The autopsy results released yesterday should embarrass all the opportunistic politicians and agenda-driven agitators who meddled in Terri Schiavo's right-to-die case. There is no evidence that Ms. Schiavo's husband did any of the awful things attributed to him, and no hope that her greatly damaged brain would ever have recovered. The courts were right to conclude that she should be allowed to die after 15 years in what her doctors described as a persistent vegetative state with no hope of recovery.
The autopsy and a broader investigation conducted by medical examiners in Florida inevitably left some questions without definitive answers. That reflects the limitations of a pathological examination and the uncertainties of clinical medicine. But what the inquiry did reveal leaves little doubt that death was the merciful finale to this tragic case.

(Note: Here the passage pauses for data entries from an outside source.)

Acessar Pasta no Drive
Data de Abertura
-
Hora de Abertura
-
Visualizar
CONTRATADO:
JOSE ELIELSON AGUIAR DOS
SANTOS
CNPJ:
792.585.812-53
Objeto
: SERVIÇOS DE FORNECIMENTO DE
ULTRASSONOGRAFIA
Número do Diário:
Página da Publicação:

The medical examiners found Ms. Schiavo's brain "profoundly atrophied," only half the normal size, and said that "no amount of therapy or treatment would have regenerated the massive loss of neurons." Although the autopsy could not definitively establish that Ms. Schiavo was in a persistent vegetative state, the findings were deemed "very consistent" with that diagnosis. She was completely blind and could not have swallowed food or water safely on her own. Those conclusions underscore how shallow and cynical were the judgments-from-afar by the Senate majority leader, Bill Frist, who is a doctor, and by other Republicans in Congress who contended that Ms. Schiavo looked responsive and that her condition might be amenable to treatment.
The medical investigation disproved paranoid theories that Michael Schiavo had injured his wife, either at the time of the accident or while she lay in medical institutions all those years. The autopsy was unable to pinpoint what caused her collapse in 1990, but the inquiry found no evidence of neglect, abuse, strangulation or other trauma. Nor did it find that any poison, drugs or other substances had been administered to her to hasten her death.

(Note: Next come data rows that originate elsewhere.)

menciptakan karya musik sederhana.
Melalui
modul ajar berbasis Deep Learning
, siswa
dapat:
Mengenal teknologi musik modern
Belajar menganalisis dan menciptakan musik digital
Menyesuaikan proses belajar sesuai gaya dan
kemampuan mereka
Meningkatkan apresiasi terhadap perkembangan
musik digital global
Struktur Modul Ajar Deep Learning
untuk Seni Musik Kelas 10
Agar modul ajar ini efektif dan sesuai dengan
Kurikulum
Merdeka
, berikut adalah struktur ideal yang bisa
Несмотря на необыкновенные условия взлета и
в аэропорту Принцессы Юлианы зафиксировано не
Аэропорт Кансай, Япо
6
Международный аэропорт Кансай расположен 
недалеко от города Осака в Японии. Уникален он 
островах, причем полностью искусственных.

The findings will not satisfy Ms. Schiavo's parents, who remain convinced that she interacted with them before her death and could have responded to treatment. The family's lawyer argued yesterday that Ms. Schiavo had not been facing imminent death when her feeding tube was withdrawn. That was true in the sense that she could have been kept alive with a feeding tube. But according to testimony from her husband that the courts found credible, such a life was not what she would have wanted.